** WHAT YOU WILL DO **
Restate word for word the lines below that run from the one holding "including the following" through the one holding "Zapier Components", inclusive. Pictures don't belong in the copy.

** SUPPLIED ENTRIES **
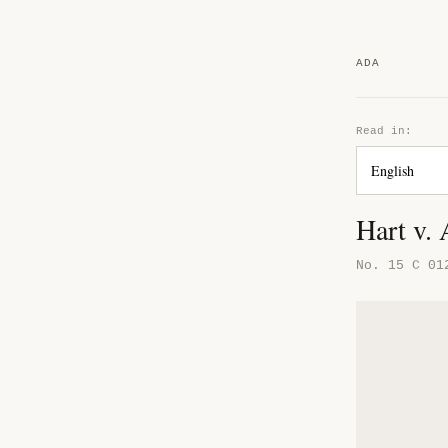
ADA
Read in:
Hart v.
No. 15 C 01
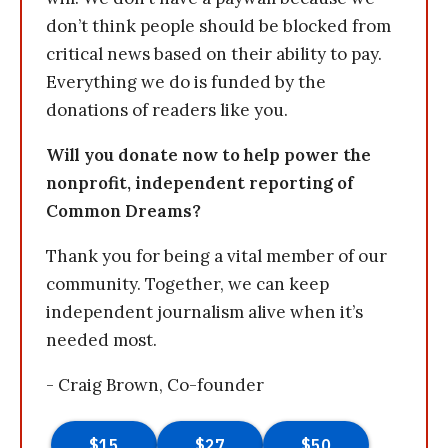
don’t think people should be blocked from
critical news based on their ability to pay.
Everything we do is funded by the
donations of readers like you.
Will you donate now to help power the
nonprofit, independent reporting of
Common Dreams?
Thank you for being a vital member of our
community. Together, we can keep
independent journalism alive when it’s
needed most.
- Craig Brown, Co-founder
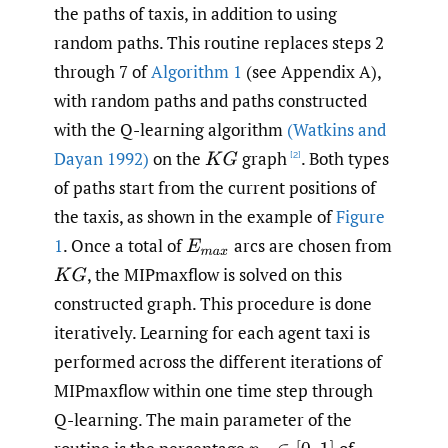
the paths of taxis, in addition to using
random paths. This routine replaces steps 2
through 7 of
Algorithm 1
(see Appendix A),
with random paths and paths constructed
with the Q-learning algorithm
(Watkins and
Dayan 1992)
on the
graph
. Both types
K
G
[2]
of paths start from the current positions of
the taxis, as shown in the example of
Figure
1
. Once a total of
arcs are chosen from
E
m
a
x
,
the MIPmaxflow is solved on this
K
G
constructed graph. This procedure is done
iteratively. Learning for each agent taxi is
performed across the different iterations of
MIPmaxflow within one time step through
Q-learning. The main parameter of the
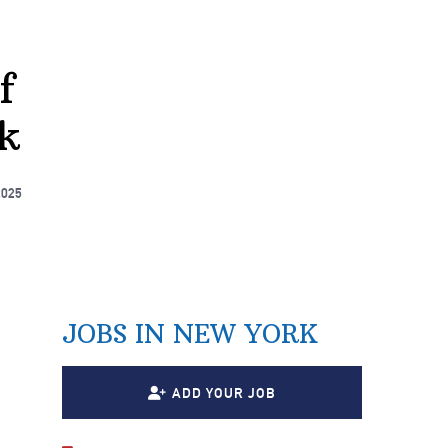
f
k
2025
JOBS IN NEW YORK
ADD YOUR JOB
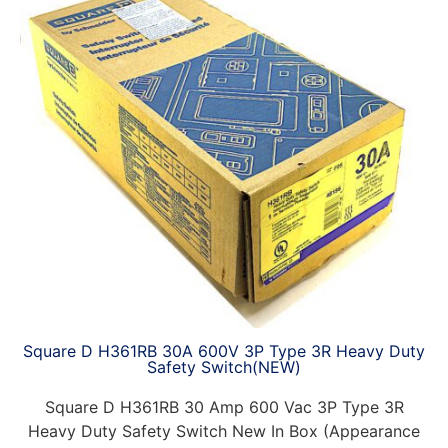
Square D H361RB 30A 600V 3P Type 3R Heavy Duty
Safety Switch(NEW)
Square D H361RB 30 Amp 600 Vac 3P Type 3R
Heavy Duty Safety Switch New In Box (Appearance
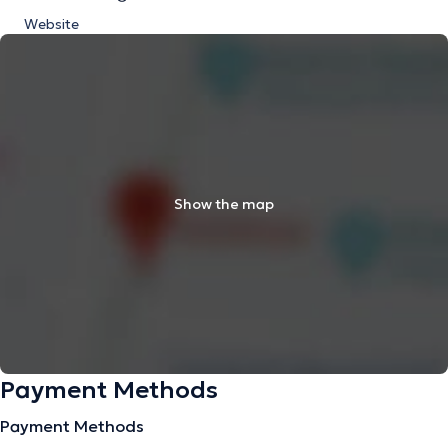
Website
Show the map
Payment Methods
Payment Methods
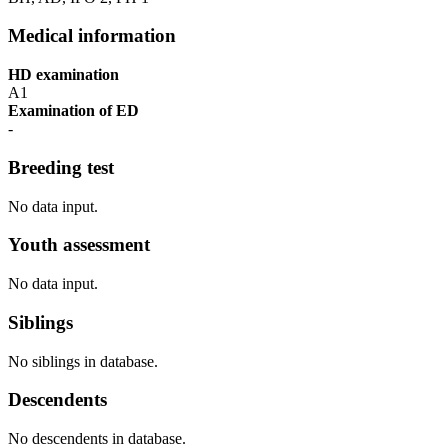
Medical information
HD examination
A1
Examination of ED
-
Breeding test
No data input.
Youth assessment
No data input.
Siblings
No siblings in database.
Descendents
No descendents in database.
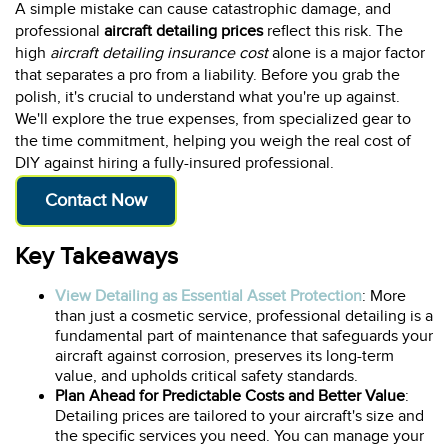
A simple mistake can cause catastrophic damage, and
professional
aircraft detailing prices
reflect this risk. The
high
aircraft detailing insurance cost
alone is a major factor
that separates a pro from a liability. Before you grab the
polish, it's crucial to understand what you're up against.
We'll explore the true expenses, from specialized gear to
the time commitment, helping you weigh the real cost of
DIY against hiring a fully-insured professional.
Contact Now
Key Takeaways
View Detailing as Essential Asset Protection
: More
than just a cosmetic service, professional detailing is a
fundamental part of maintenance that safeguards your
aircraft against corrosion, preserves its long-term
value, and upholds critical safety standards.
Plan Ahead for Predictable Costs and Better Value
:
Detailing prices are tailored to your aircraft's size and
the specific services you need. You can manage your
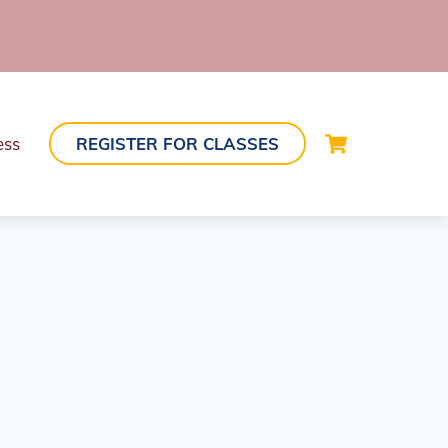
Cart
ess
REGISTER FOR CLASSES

--

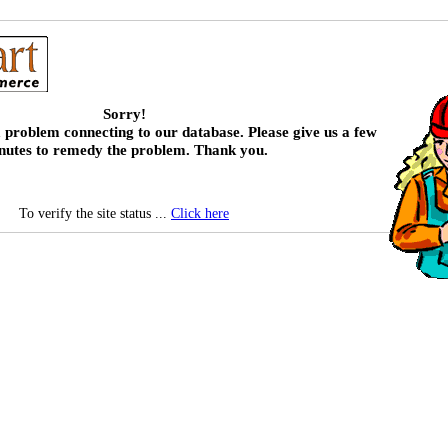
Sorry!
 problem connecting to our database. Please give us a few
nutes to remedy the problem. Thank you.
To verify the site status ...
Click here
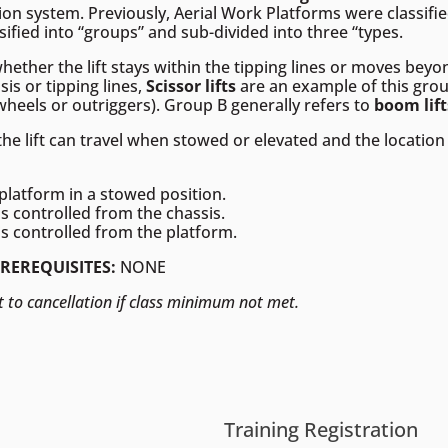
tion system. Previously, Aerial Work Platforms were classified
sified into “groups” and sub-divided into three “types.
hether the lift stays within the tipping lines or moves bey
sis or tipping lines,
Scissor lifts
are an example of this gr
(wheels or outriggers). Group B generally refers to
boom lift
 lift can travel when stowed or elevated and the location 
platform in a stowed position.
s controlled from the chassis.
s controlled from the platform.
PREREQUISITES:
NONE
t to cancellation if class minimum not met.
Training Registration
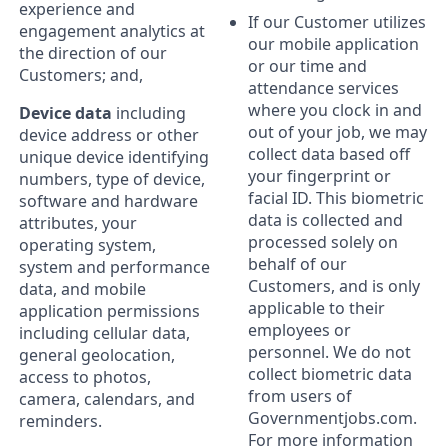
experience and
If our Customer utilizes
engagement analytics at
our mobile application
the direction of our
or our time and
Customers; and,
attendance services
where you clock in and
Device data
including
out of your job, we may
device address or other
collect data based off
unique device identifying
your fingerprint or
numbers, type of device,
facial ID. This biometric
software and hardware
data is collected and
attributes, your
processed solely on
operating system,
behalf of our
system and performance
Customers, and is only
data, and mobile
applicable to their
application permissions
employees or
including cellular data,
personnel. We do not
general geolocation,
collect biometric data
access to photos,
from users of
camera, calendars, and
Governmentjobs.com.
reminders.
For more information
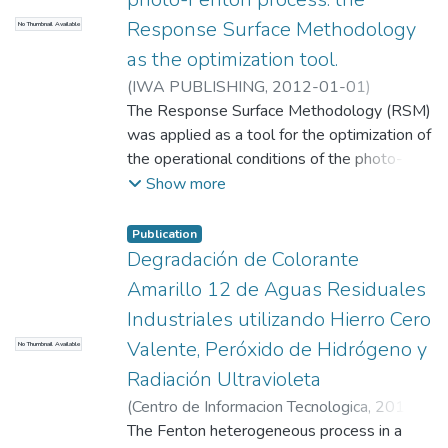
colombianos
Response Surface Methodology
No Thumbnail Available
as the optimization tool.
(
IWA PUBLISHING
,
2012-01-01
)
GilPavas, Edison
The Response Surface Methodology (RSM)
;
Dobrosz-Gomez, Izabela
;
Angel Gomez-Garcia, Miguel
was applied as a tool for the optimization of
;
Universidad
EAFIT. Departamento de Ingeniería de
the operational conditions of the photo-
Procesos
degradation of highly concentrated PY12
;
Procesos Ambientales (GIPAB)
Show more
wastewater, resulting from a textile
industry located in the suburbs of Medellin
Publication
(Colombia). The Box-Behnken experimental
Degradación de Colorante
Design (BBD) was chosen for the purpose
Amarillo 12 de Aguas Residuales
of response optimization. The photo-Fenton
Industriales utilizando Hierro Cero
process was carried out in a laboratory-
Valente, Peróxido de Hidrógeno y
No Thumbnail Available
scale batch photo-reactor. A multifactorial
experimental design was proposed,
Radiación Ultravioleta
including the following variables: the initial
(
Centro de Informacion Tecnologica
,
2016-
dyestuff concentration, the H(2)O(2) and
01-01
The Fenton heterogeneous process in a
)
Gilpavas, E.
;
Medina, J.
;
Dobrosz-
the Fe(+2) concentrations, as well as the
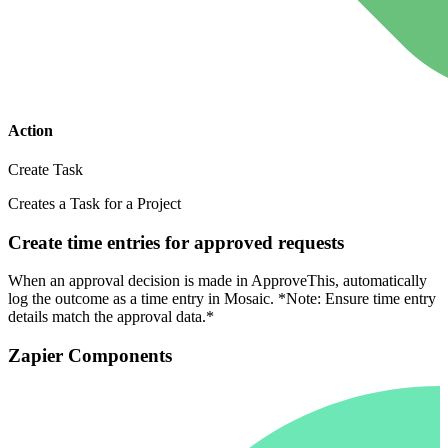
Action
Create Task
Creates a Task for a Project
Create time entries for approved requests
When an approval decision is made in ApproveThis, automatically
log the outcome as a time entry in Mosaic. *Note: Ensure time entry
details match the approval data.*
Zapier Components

** WRITTEN RESPONSE **
including the following variables: the initial
(
Centro de Informacion Tecnologica
,
2016-
dyestuff concentration, the H(2)O(2) and
01-01
The Fenton heterogeneous process in a
)
Gilpavas, E.
;
Medina, J.
;
Dobrosz-
the Fe(+2) concentrations, as well as the
Action
Create Task
Creates a Task for a Project
Create time entries for approved requests
When an approval decision is made in ApproveThis, automatically
log the outcome as a time entry in Mosaic. *Note: Ensure time entry
details match the approval data.*
Zapier Components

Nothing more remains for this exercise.